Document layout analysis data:

=== Section Start ===

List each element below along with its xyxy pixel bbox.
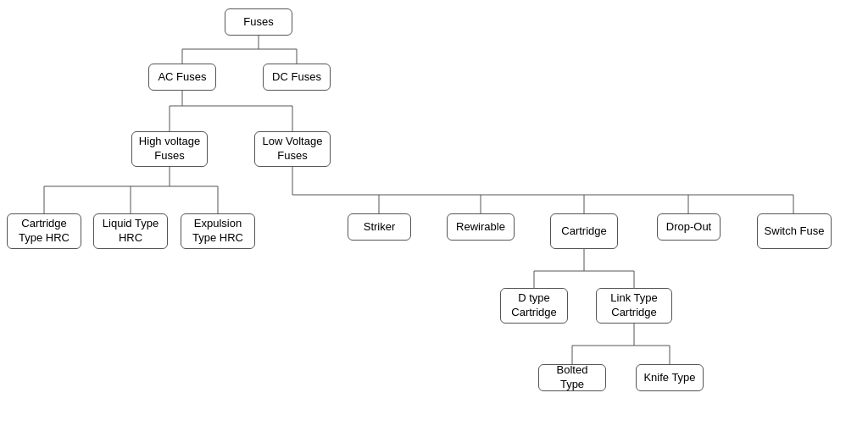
expulsion-hrc-label: ExpulsionType HRC <box>192 217 243 246</box>
cartridge-label: Cartridge <box>561 224 606 239</box>
rewirable-label: Rewirable <box>456 220 505 235</box>
dc-fuses-label: DC Fuses <box>272 70 321 85</box>
d-type-cartridge-label: D typeCartridge <box>511 291 556 320</box>
link-type-cartridge-label: Link TypeCartridge <box>610 291 657 320</box>
high-voltage-label: High voltageFuses <box>139 135 200 163</box>
drop-out-node: Drop-Out <box>657 213 721 241</box>
switch-fuse-label: Switch Fuse <box>765 224 825 239</box>
expulsion-hrc-node: ExpulsionType HRC <box>181 213 255 249</box>
knife-type-node: Knife Type <box>636 364 704 391</box>
bolted-type-label: Bolted Type <box>544 363 600 392</box>
striker-label: Striker <box>364 220 396 235</box>
ac-fuses-node: AC Fuses <box>148 64 216 91</box>
high-voltage-node: High voltageFuses <box>131 131 208 167</box>
link-type-cartridge-node: Link TypeCartridge <box>596 288 672 324</box>
striker-node: Striker <box>348 213 411 241</box>
rewirable-node: Rewirable <box>447 213 515 241</box>
cartridge-hrc-label: CartridgeType HRC <box>19 217 70 246</box>
dc-fuses-node: DC Fuses <box>263 64 331 91</box>
low-voltage-node: Low VoltageFuses <box>254 131 331 167</box>
fuses-label: Fuses <box>243 15 273 30</box>
cartridge-hrc-node: CartridgeType HRC <box>7 213 81 249</box>
knife-type-label: Knife Type <box>643 371 695 385</box>
low-voltage-label: Low VoltageFuses <box>263 135 323 163</box>
liquid-hrc-label: Liquid TypeHRC <box>103 217 159 246</box>
liquid-hrc-node: Liquid TypeHRC <box>93 213 168 249</box>
bolted-type-node: Bolted Type <box>538 364 606 391</box>
fuses-node: Fuses <box>225 8 292 36</box>
d-type-cartridge-node: D typeCartridge <box>500 288 568 324</box>
drop-out-label: Drop-Out <box>666 220 711 235</box>
ac-fuses-label: AC Fuses <box>158 70 206 85</box>
cartridge-node: Cartridge <box>550 213 618 249</box>
switch-fuse-node: Switch Fuse <box>757 213 832 249</box>
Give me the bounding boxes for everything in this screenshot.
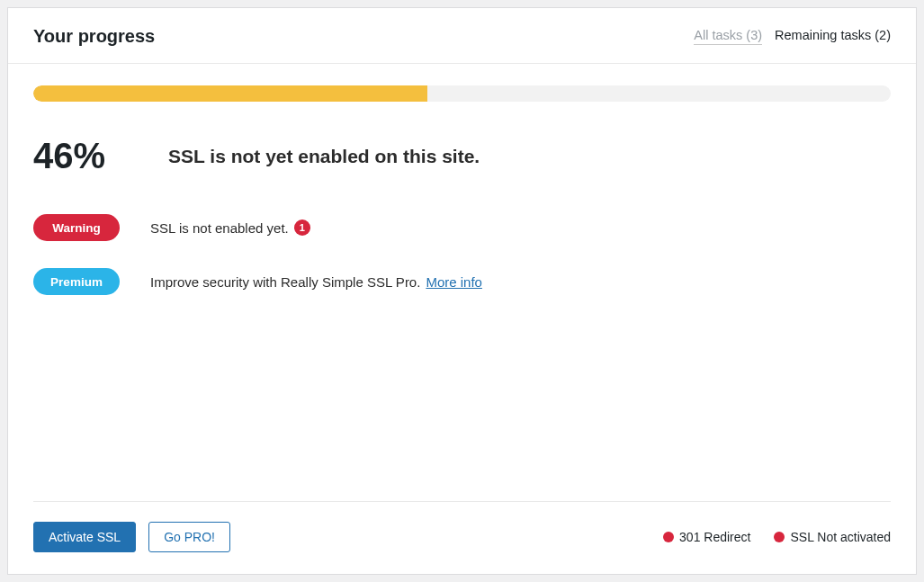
status-indicator-redirect: 301 Redirect (663, 530, 750, 544)
dot-icon (774, 532, 785, 542)
status-indicator-ssl: SSL Not activated (774, 530, 891, 544)
status-pill-premium: Premium (33, 268, 120, 295)
task-row: Warning SSL is not enabled yet. 1 (33, 214, 891, 241)
progress-status-row: 46% SSL is not yet enabled on this site. (33, 136, 891, 176)
panel-header: Your progress All tasks (3) Remaining ta… (8, 8, 916, 64)
task-list: Warning SSL is not enabled yet. 1 Premiu… (33, 214, 891, 295)
indicator-label: SSL Not activated (790, 530, 891, 544)
activate-ssl-button[interactable]: Activate SSL (33, 522, 136, 552)
dot-icon (663, 532, 674, 542)
task-text: Improve security with Really Simple SSL … (150, 274, 482, 290)
tab-all-tasks[interactable]: All tasks (3) (694, 28, 762, 45)
task-description: Improve security with Really Simple SSL … (150, 274, 420, 290)
status-pill-warning: Warning (33, 214, 120, 241)
panel-body: 46% SSL is not yet enabled on this site.… (8, 64, 916, 501)
task-row: Premium Improve security with Really Sim… (33, 268, 891, 295)
progress-panel: Your progress All tasks (3) Remaining ta… (7, 7, 917, 575)
page-title: Your progress (33, 26, 155, 47)
panel-footer: Activate SSL Go PRO! 301 Redirect SSL No… (33, 501, 891, 574)
progress-bar-track (33, 85, 891, 102)
task-description: SSL is not enabled yet. (150, 220, 289, 236)
footer-actions: Activate SSL Go PRO! (33, 522, 230, 552)
progress-bar-fill (33, 85, 427, 102)
task-count-badge: 1 (294, 219, 310, 236)
go-pro-button[interactable]: Go PRO! (148, 522, 230, 552)
progress-status-text: SSL is not yet enabled on this site. (168, 146, 480, 167)
task-filter-tabs: All tasks (3) Remaining tasks (2) (694, 28, 891, 45)
progress-percent: 46% (33, 136, 123, 176)
footer-indicators: 301 Redirect SSL Not activated (663, 530, 891, 544)
indicator-label: 301 Redirect (679, 530, 750, 544)
tab-remaining-tasks[interactable]: Remaining tasks (2) (775, 28, 891, 45)
task-text: SSL is not enabled yet. 1 (150, 219, 310, 236)
more-info-link[interactable]: More info (426, 274, 482, 290)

=== Section End ===

Activity – Nothing but a number is expected here: the number of lines in the entries that include the word "ExpulsionType".

Exercise solution – 2